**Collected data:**

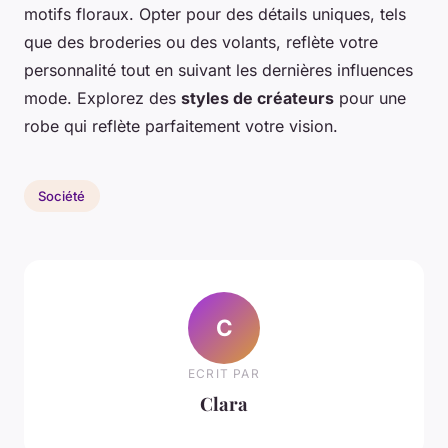
motifs floraux. Opter pour des détails uniques, tels
que des broderies ou des volants, reflète votre
personnalité tout en suivant les dernières influences
mode. Explorez des
styles de créateurs
pour une
robe qui reflète parfaitement votre vision.
Société
C
ECRIT PAR
Clara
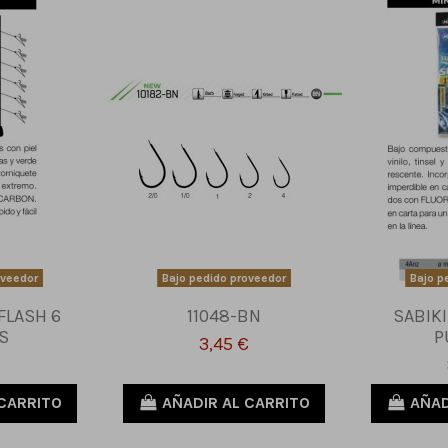
oveedor
Bajo pedido proveedor
Bajo p
FLASH 6
11048-BN
SABIKI
S
P
3,45 €
€
 CARRITO
AÑADIR AL CARRITO
AÑAD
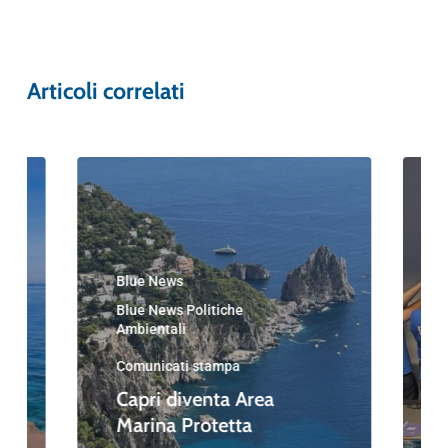
Articoli correlati
Blue News
Blue News Politiche
Ambientali
Comunicati stampa
Capri diventa Area
Marina Protetta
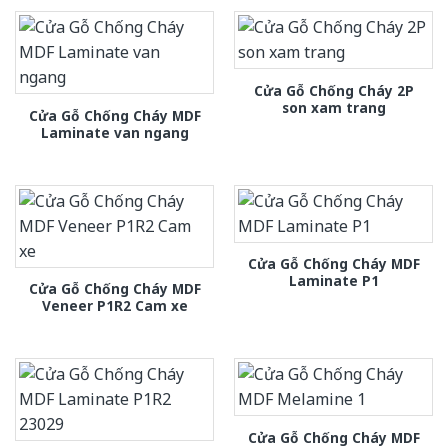
Cửa Gỗ Chống Cháy 2P
son xam trang
Cửa Gỗ Chống Cháy MDF
Laminate van ngang
Cửa Gỗ Chống Cháy MDF
Laminate P1
Cửa Gỗ Chống Cháy MDF
Veneer P1R2 Cam xe
Cửa Gỗ Chống Cháy MDF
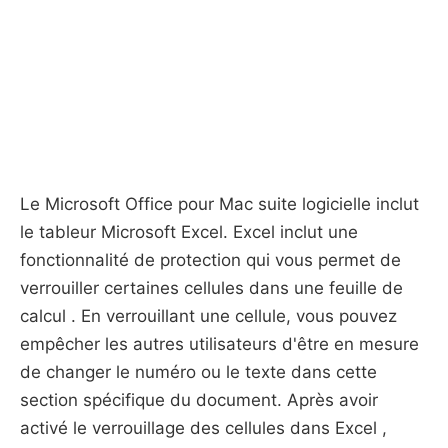
Le Microsoft Office pour Mac suite logicielle inclut
le tableur Microsoft Excel. Excel inclut une
fonctionnalité de protection qui vous permet de
verrouiller certaines cellules dans une feuille de
calcul . En verrouillant une cellule, vous pouvez
empêcher les autres utilisateurs d'être en mesure
de changer le numéro ou le texte dans cette
section spécifique du document. Après avoir
activé le verrouillage des cellules dans Excel ,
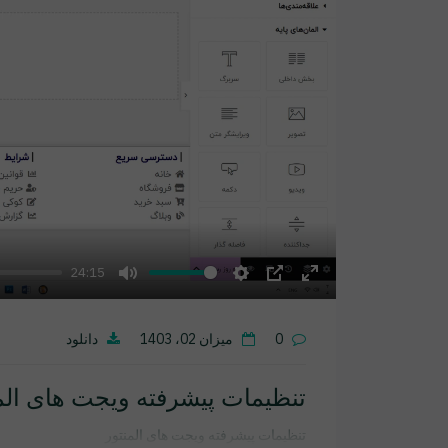
24:15
Mute
Settings
PIP
Enter
fullscreen
0
میزان 02، 1403
دانلود
تنظیمات پیشرفته ویجت های الم
تنظیمات پیشرفته ویجت های المنتور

**WHAT TO PRODUCE:** Before printing the records again, strip out the pictures; change nothing else.

**PROBLEM SOLUTION:**
motifs floraux. Opter pour des détails uniques, tels
que des broderies ou des volants, reflète votre
personnalité tout en suivant les dernières influences
mode. Explorez des
styles de créateurs
pour une
robe qui reflète parfaitement votre vision.
Société
C
ECRIT PAR
Clara
oveedor
Bajo pedido proveedor
Bajo p
FLASH 6
11048-BN
SABIKI
S
P
3,45 €
€
 CARRITO
AÑADIR AL CARRITO
AÑAD
Articoli correlati
Blue News
Blue News Politiche
Ambientali
Comunicati stampa
Capri diventa Area
Marina Protetta
Cửa Gỗ Chống Cháy 2P
son xam trang
Cửa Gỗ Chống Cháy MDF
Laminate van ngang
Cửa Gỗ Chống Cháy MDF
Laminate P1
Cửa Gỗ Chống Cháy MDF
Veneer P1R2 Cam xe
Cửa Gỗ Chống Cháy MDF
Le Microsoft Office pour Mac suite logicielle inclut
le tableur Microsoft Excel. Excel inclut une
fonctionnalité de protection qui vous permet de
verrouiller certaines cellules dans une feuille de
calcul . En verrouillant une cellule, vous pouvez
empêcher les autres utilisateurs d'être en mesure
de changer le numéro ou le texte dans cette
section spécifique du document. Après avoir
activé le verrouillage des cellules dans Excel ,
24:15
Mute
Settings
PIP
Enter
fullscreen
0
میزان 02، 1403
دانلود
تنظیمات پیشرفته ویجت های الم
تنظیمات پیشرفته ویجت های المنتور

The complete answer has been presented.